The obesity epidemic, it seems, is just as much of a burden on the planet as an exploding population.

Global Heavyweights



Not surprisingly, obesity rates vary widely across the globe. In North America, 73.9 percent of the population is overweight or obese. Compare that to 24.2 percent in Asia, which is the world's slimmest continent.

Using data on body mass index (BMI), height distributions and population counts, the researchers calculated total human biomass, biomass due to overweight (defined as BMI >25) and biomass due to obesity (BMI >30) for each country. A small number of countries were excluded from the analysis due to lack of available information.

A Huge Tragedy Of The Commons



Looking solely at food consumption, the group estimated the additional energy required for earth's expanding waistlines.

If global biomass increases so that all countries have the same BMI distribution as the United States, the energy required to sustain the additional heft would be roughly equivalent to the energy demands of 473 million extra people of healthy size.

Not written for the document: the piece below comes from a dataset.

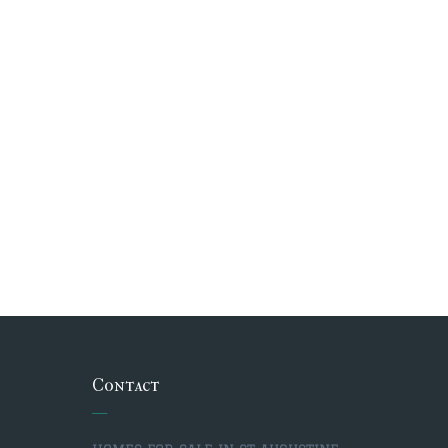
Contact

But not all wealthy countries appear to have the same obesity problems as the United States.

"The Japanese example is quite strong. Average BMI (Body Mass Index) in USA in 2005 was 28.7. In Japan, it was 22. You can be lean without being really poor, and Japan seems to have pulled that off," asserts Roberts.

The Rise Of Car Culture



Going down the list of heaviest countries, you find that nations like Kuwait and Egypt are not far behind United States.

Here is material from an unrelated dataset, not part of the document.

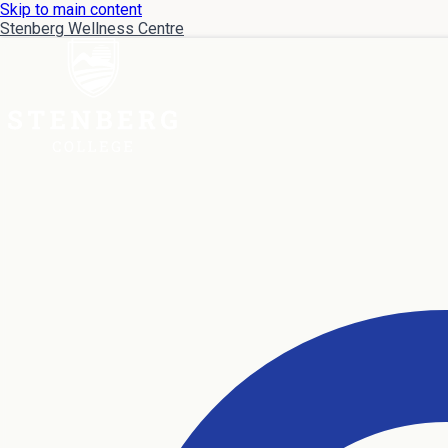
Skip to main content
Stenberg Wellness Centre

In a recent interview with NPR, Roberts theorized, "What's common between those is actually the price of gasoline is very low. So where gasoline is really cheap, we over-consume it, it's bad for the environment and actually because we should be using food energy for human movement. If we use gasoline for human movement, then we store the food energy and you know where we store it."

The researchers also point out that a rise in caloric demand means that more fossil fuels are used to produce and transport food. In the future, they plan to quantify how carbon emissions relate to overweight populations.